As we all know, the unity within the Catholic fold did not last. First, President Obama announced an accommodation that has proven not to work out in the details, a fact that those Catholics who embraced the accommodation need to acknowledge and be more vocal about. Second, Rush Limbaugh called Sandra Fluke, the Georgetown University Law student who testified that she wanted contraception covered by her Catholic school, “a slut” giving credence to the idea that the GOP was engaged in a “war on women.” The GOP House leadership, of which Cong. Paul Ryan is a member, pulled the Fortenberry Bill which would have changed the mandate as the poll numbers tanked.
One other thing changed in February. The USCCB, which had long insisted on an individual exemption from the mandate for employers whose businesses really are secular, now made that point a more dominant theme.
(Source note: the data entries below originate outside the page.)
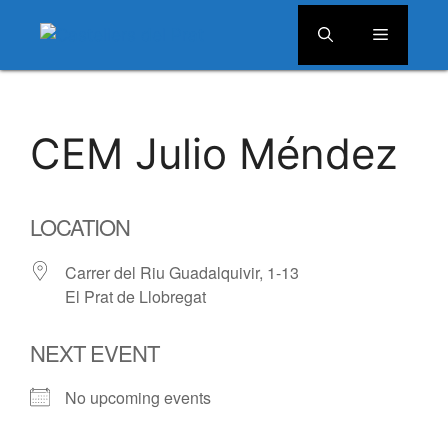
Menú
Vés
al
CEM Julio Méndez
contingut
LOCATION
Carrer del Riu Guadalquivir, 1-13
El Prat de Llobregat
NEXT EVENT
No upcoming events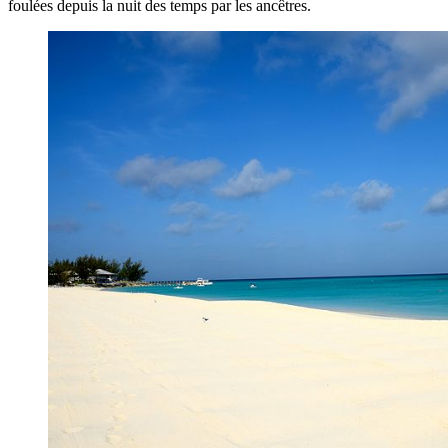
foulées depuis la nuit des temps par les ancêtres.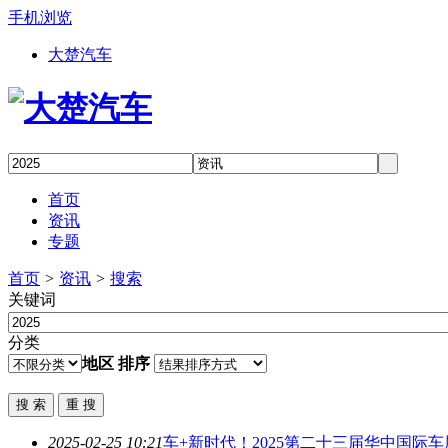
手机浏览
大楚汽车
首页
资讯
专题
首页
>
资讯
>
搜索
关键词
分类
地区
排序
2025-02-25 10:21
车+新时代！
2025
第二十三届华中国际车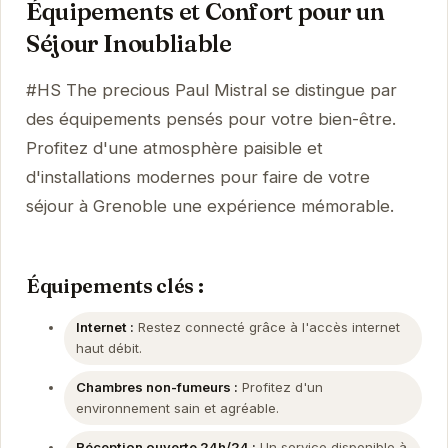
Équipements et Confort pour un
Séjour Inoubliable
#HS The precious Paul Mistral se distingue par
des équipements pensés pour votre bien-être.
Profitez d'une atmosphère paisible et
d'installations modernes pour faire de votre
séjour à Grenoble une expérience mémorable.
Équipements clés :
Internet :
Restez connecté grâce à l'accès internet
haut débit.
Chambres non-fumeurs :
Profitez d'un
environnement sain et agréable.
Réception ouverte 24h/24 :
Un service disponible à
Thus was born the issue of “Taco Bell.” At the time, I said that, while I am sympathetic to the idea that individuals should enjoy broad conscience protections, certainly they have a higher bar to cross to claim such an exemption when compared to an explicitly religious institution. And, I worried that if we went to the mat for an individual exemption for anyone, we would lose our united focus on the need to protect the rights of our religious institutions. I also expressed the worry that in a culture that equates conscience with whim, any focus on individual conscience rights would unintentionally feed the beast of relativism in our culture. Nonetheless, I confess, the issue worried me.
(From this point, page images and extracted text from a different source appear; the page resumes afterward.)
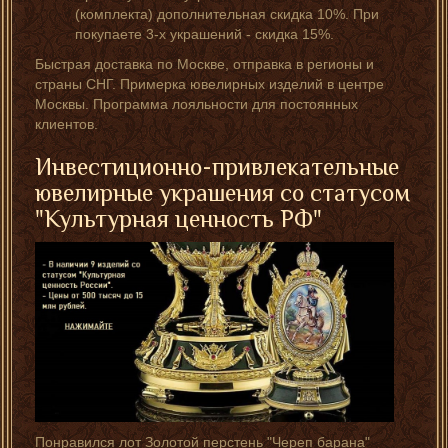
(комплекта) дополнительная скидка 10%. При
покупаете 3-х украшений - скидка 15%.
Быстрая доставка по Москве, отправка в регионы и
страны СНГ. Примерка ювелирных изделий в центре
Москвы. Программа лояльности для постоянных
клиентов.
Инвестиционно-привлекательные
ювелирные украшения со статусом
"Культурная ценность РФ"
Понравился лот Золотой перстень "Череп барана"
And, the issue of an individual exemption clearly worried the USCCB. You can simple compare the statements of different bishops. For example, at the start of the Fortnight for Freedom, Archbishop William Lori spoke powerfully in favor of the individual exemption. At the Mass closing the Fortnight, Archbishop Charles Chaput did not mention it. I remained unsatisfied with my own position and the unsatisfaction grew when a bishop told me he had received many letters from Catholic businesspeople asking him how they should respond to the mandate, could they in good conscience comply? I did not know what the bishop should say to such a query.
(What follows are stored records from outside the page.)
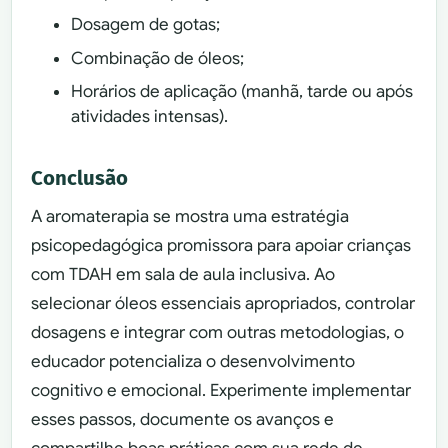
Dosagem de gotas;
Combinação de óleos;
Horários de aplicação (manhã, tarde ou após
atividades intensas).
Conclusão
A aromaterapia se mostra uma estratégia
psicopedagógica promissora para apoiar crianças
com TDAH em sala de aula inclusiva. Ao
selecionar óleos essenciais apropriados, controlar
dosagens e integrar com outras metodologias, o
educador potencializa o desenvolvimento
cognitivo e emocional. Experimente implementar
esses passos, documente os avanços e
Then, it hit me. Chief Justice John Roberts to the rescue. In his minority, but controlling, opinion upholding the Affordable Care Act, out of which the HHS mandate grew, Roberts held that the ACA is constitutional under Congress’ taxing authority. To be sure, Roberts was addressing the other mandate, the individual mandate requiring everyone to purchase insurance, not the HHS mandate. But, in upholding the entire law as an exercise of Congress’ power to tax, Roberts provided Catholic business owners a means to assuage their consciences. Taxes do not constitute formal cooperation with evil. We all paid for the Iraq war with our taxes, no matter what we thought of the morality of that war. Indeed on the specific issue of contraception, we all pay for it through our taxes which go to fund Title X programs that provide contraception. So, if the mandate is considered a tax, then I think individual businesspeople, the woman who owns that Taco Bell and the Board at EWTN, can all pay for the contraception coverage in their insurance plans without fearing that they have sold out their faith. People who oppose the mandate are free to challenge it as bad public policy. They are free to sue. But, I think the religious liberty argument went out the window, as soon as Roberts opened the door to understanding the ACA’s mandates as taxes.
I hope the bishops will think about this. If they were to drop their insistence on an individual exemption, it will be much easier to win a broader exemption for our religious institutions. Fairly or not, some people believed the USCCB was “moving the goalposts” in February and certainly the White House became convinced that there was little or nothing they could do that would satisfy the bishops. Those who see Obama as the Great Satan, of course, will miss the opportunity to fight another battle in the culture wars, but I think most bishops detest the kind of political involvement that they have found themselves in. I believe them when they say they did not go looking for this fight. I also commend them for not backing down from this fight. But, in the great tradition of casuistry, we should also work out, in the “tangle of our minds,” as St. Thomas More put it, a way to fix the problem and Chief Justice Roberts has offered us a way to fix part of the problem. We should take it.